La deuxième comédie chorale sortie à l’occasion de Pâques est Mech Rayhine Fi Dahiya (on n’est pas foutu !), écrite par le trio Ahmad Magdi, Nada Akram et Amr Badr, et réalisée par le jeune Ahmad Saleh. Fusionnant trois jeunes couples sur l’écran : Bouchra et Nabil Issa, May Sélim et Ahmad Salah Hosni, tout aux côtés de Rim Moustapha et Omar Al-Saïd, cette oeuvre mosaïque laissait espérer mieux.
Paraissant toutefois fort appétissant, le film relate une histoire assez mince, celle d’un trio d’amis qui décide de tourner des émissions sur Internet pour critiquer et ridiculiser les jeunes filles. Face au grand succès que ceux-ci rencontrent à travers leurs épisodes, l’épouse de l’un d’eux, incarnée par Samia Al-Taraboulsi, décide de se venger d’eux, en poussant trois jolies filles à les fasciner et en diffusant leurs photos ensemble sur Internet pour leur faire une sorte de scandale. Cependant, les trois jeunes filles tombent amoureuses des trois jeunes hommes, pour que l’affaire finisse par un début de trois nouvelles idylles d’amour. Une idée de base trop classique, faisant plonger le tout dans du déjà-vu criard ! Le résultat s’avère alors dissimulé ! La comédie est éloignée des aspirations même de sa bande-annonce et des attentes de cette brochette de jeunes acteurs, alors que le film traîne son scénario médiocre de bout en bout dans une trame dramatique assez antipathique. Le drame qui se voulait socio-psychologique, en essayant de brasser plusieurs sujets, s’avère creux et prétentieux, alors que les personnages bougent dans un entourage trop artificiel. On se demande en sortant de la salle de l’importance de la participation de trois scénaristes à un tel script assez médiocre. Un échec vraiment collectif.
Farce prétentieuse
Yégaalo Amer.
Pas très loin dans la médiocrité des oeuvres de la saison, le troisième long métrage choral, Ala Wadaak (tel quel) vient avec son lot de surprises, pas toutes bonnes malheureusement. Ecrit également par Sayed Al-Sobki, scénariste de Yégaalo Amer, et réalisé par la jeune Sara Wafiq dans sa première expérience en tant que réalisatrice, ce film choral expose la vie professionnelle et personnelle d’un duo de voisins, l’un Ayman, interprété par le jeune chanteur Ahmad Saad, directeur d’un bureau de casting, mais qui est un coureur de jupons, et Hazem, campé par Moustapha Abou-Serië, qui travaille comme directeur dans l’une des sociétés de téléphones portables, et qui souffre de la monotonie de sa vie conjugale, surtout avec l’agressivité et la nonchalance de sa femme, interprétée par Nesrine Amin, à l’égard de lui et de leur seul fils. Ces deux jeunes hommes tombent victimes de l’ambition scientifique d’un savant, Loutfi Labib, qui cherchait deux types pour pratiquer la théorie scientifique de son père, celle de changer les personnes tout en gardant l’allure physique. De quoi, Ayman se trouve du jour au lendemain dans la peau de Hazem et le contraire, ce qui pourrait donner naissance à la comédie de situations. Une tâche assumée à peine, à cause de l’over-acting d’Ahmad Saad.

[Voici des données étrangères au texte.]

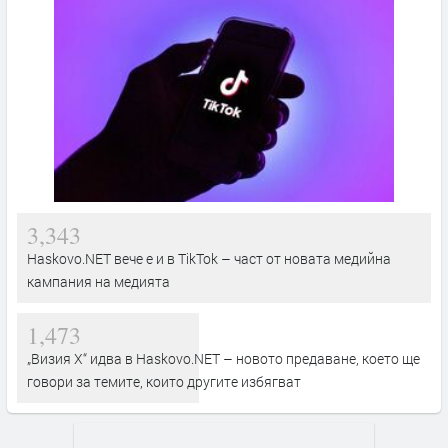
3,343
Haskovo.NET вече е и в TikTok – част от новата медийна
кампания на медията
1,473
„Визия Х“ идва в Haskovo.NET – новото предаване, което ще
говори за темите, които другите избягват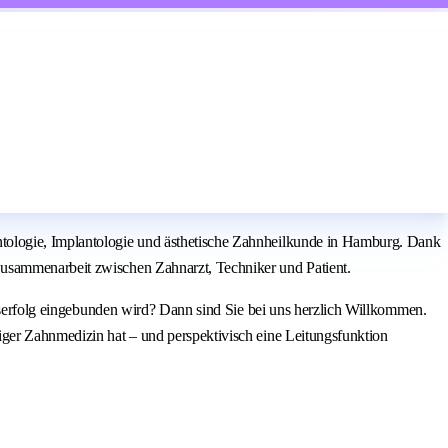
ntologie, Implantologie und ästhetische Zahnheilkunde in Hamburg. Dank
Zusammenarbeit zwischen Zahnarzt, Techniker und Patient.
xiserfolg eingebunden wird? Dann sind Sie bei uns herzlich Willkommen.
iger Zahnmedizin hat – und perspektivisch eine Leitungsfunktion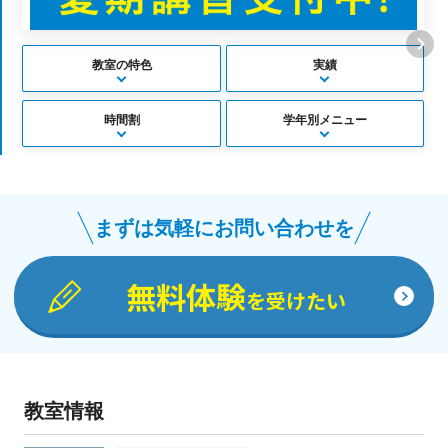
教室の特色
実績
時間割
学年別メニュー
まずは気軽にお問い合わせを
無料体験
を受けたい
教室情報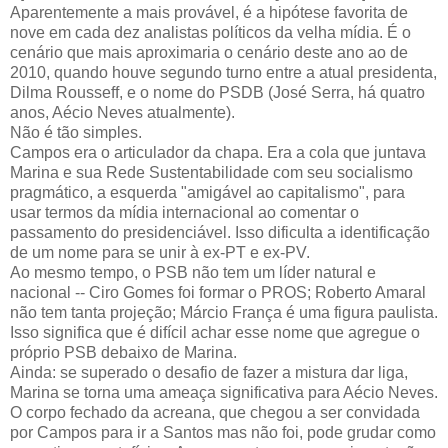
Aparentemente a mais provável, é a hipótese favorita de
nove em cada dez analistas políticos da velha mídia. É o
cenário que mais aproximaria o cenário deste ano ao de
2010, quando houve segundo turno entre a atual presidenta,
Dilma Rousseff, e o nome do PSDB (José Serra, há quatro
anos, Aécio Neves atualmente).
Não é tão simples.
Campos era o articulador da chapa. Era a cola que juntava
Marina e sua Rede Sustentabilidade com seu socialismo
pragmático, a esquerda "amigável ao capitalismo", para
usar termos da mídia internacional ao comentar o
passamento do presidenciável. Isso dificulta a identificação
de um nome para se unir à ex-PT e ex-PV.
Ao mesmo tempo, o PSB não tem um líder natural e
nacional -- Ciro Gomes foi formar o PROS; Roberto Amaral
não tem tanta projeção; Márcio França é uma figura paulista.
Isso significa que é difícil achar esse nome que agregue o
próprio PSB debaixo de Marina.
Ainda: se superado o desafio de fazer a mistura dar liga,
Marina se torna uma ameaça significativa para Aécio Neves.
O corpo fechado da acreana, que chegou a ser convidada
por Campos para ir a Santos mas não foi, pode grudar como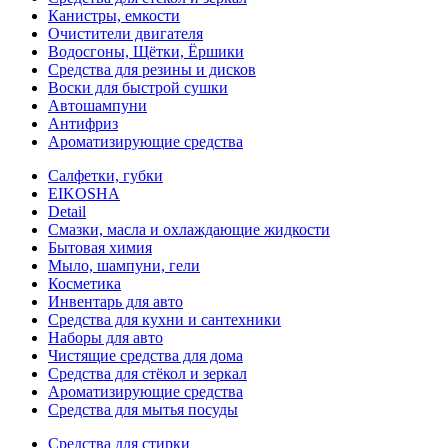
Канистры, емкости
Очистители двигателя
Водосгоны, Щётки, Ёршики
Средства для резины и дисков
Воски для быстрой сушки
Автошампуни
Антифриз
Ароматизирующие средства
Салфетки, губки
EIKOSHA
Detail
Смазки, масла и охлаждающие жидкости
Бытовая химия
Мыло, шампуни, гели
Косметика
Инвентарь для авто
Средства для кухни и сантехники
Наборы для авто
Чистящие средства для дома
Средства для стёкол и зеркал
Ароматизирующие средства
Средства для мытья посуды
Средства для стирки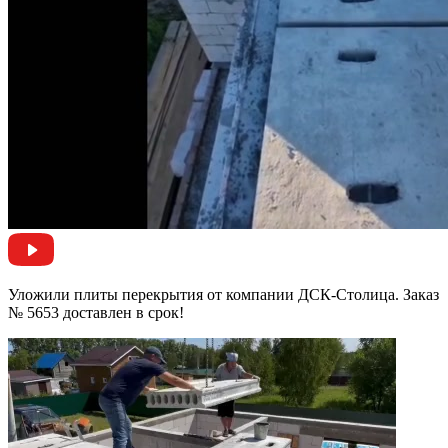
Уложили плиты перекрытия от компании ДСК-Столица. Заказ
№ 5653 доставлен в срок!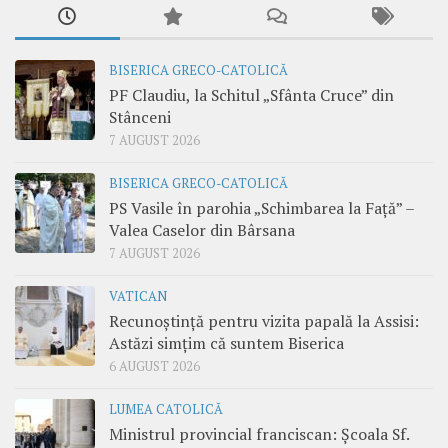
BISERICA GRECO-CATOLICĂ
PF Claudiu, la Schitul „Sfânta Cruce” din
Stânceni
7 AUGUST 2026
BISERICA GRECO-CATOLICĂ
PS Vasile în parohia „Schimbarea la Față” –
Valea Caselor din Bârsana
7 AUGUST 2026
VATICAN
Recunoștință pentru vizita papală la Assisi:
Astăzi simțim că suntem Biserica
6 AUGUST 2026
LUMEA CATOLICĂ
Ministrul provincial franciscan: Școala Sf.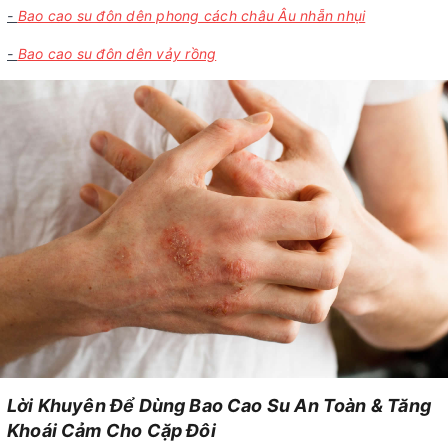
-
Bao cao su đôn dên phong cách châu Âu nhẵn nhụi
-
Bao cao su đôn dên vảy rồng
Lời Khuyên Để Dùng Bao Cao Su An Toàn & Tăng
Khoái Cảm Cho Cặp Đôi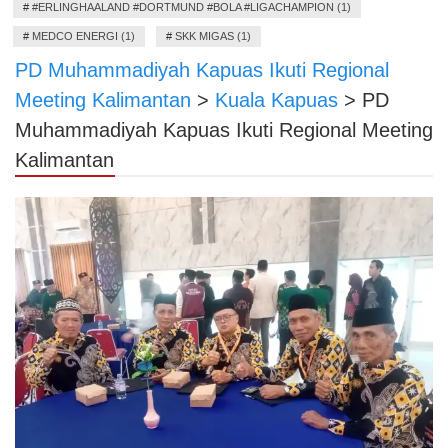
#
#ERLINGHAALAND #DORTMUND #BOLA #LIGACHAMPION (1)
#
MEDCO ENERGI (1)
#
SKK MIGAS (1)
PD Muhammadiyah Kapuas Ikuti Regional
Meeting Kalimantan
>
Kuala Kapuas
>
PD
Muhammadiyah Kapuas Ikuti Regional Meeting
Kalimantan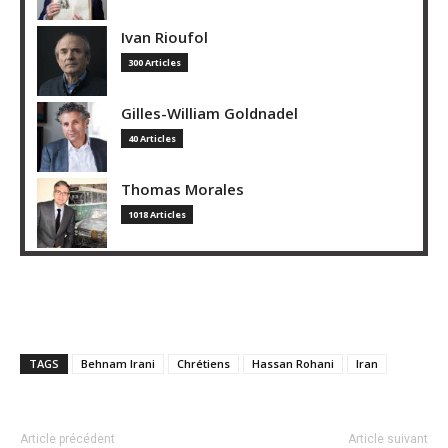
Ivan Rioufol
300 Articles
Gilles-William Goldnadel
40 Articles
Thomas Morales
1018 Articles
TAGS
Behnam Irani
Chrétiens
Hassan Rohani
Iran
Article précédent
Article suivant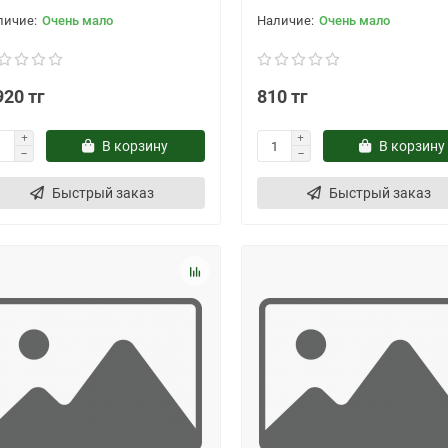
Очень мало
Очень мало
920 тг
810 тг
В корзину
В корзину
Быстрый заказ
Быстрый заказ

Même si l’idée principale du scénario n’est pas mauvaise sur le papier, elle n’est pas bien exécutée, de quoi donner l’impression d’une coquille vide. Le tout repose sur la prestation des deux couples, ce qui laissait voir certains bémols. La narration reste cependant linéaire, alors que les effets graphiques semblent convenables malgré leur simplicité. Pour sa part, la réalisation va dans le même sens du scénario : des plans plastiques, un montage classique et fatigant ainsi que des images qui, au lieu d’être surprenantes, comme devrait l’être l’atmosphère de l’idée, viennent plates et insipides.
Une exception
Mech Rayhine Fi Dahiya.
Terminons alors avec le quatrième film choral de cette foule d’oeuvres mosaïques, puisqu’il reste le plus différent. Dans son titre puisqu’il porte le titre le plus long de l’histoire du cinéma égyptien Endama Yaqaa Al-Insan Fi Mostanqaa Afkaro Fayantahi Bihi Al-Amr Ila Al-Mahzala (lorsque l’homme tombe dans les méandres de ses idées, et finit dans un fiasco), une idée pratiquée par le producteur pour la simple raison d’attirer l’attention du public et devenir pionnier. Différent d’ailleurs dans son thème, puisqu’il essaie de mêler quatre thèmes alarmants à la fois, ceux des fanatiques religieux, du terrorisme, de l’homosexualité et du trafic de drogue.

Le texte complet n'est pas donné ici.